(Extracted records)
----------------
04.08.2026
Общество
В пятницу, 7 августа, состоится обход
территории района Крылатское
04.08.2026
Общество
----------------
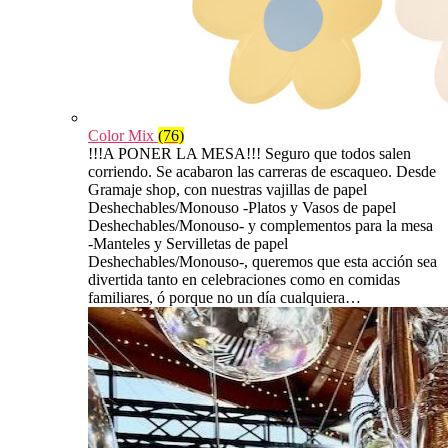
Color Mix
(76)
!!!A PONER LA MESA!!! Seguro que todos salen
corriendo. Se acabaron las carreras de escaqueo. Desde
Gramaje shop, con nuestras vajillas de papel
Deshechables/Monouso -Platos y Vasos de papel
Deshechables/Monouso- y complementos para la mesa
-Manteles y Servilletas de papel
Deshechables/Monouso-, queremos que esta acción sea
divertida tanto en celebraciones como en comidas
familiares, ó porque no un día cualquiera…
----------------
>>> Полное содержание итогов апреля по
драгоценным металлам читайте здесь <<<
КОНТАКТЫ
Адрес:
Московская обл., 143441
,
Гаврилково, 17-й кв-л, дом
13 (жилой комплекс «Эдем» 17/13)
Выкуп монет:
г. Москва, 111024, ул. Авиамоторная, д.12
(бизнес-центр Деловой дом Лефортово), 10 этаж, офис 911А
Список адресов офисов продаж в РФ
----------------
• [Problem description]: Lines containing the word "Deshechables" are to be pulled from the records and copied.

• [Answer section]:
Deshechables/Monouso -Platos y Vasos de papel
Deshechables/Monouso- y complementos para la mesa
Deshechables/Monouso-, queremos que esta acción sea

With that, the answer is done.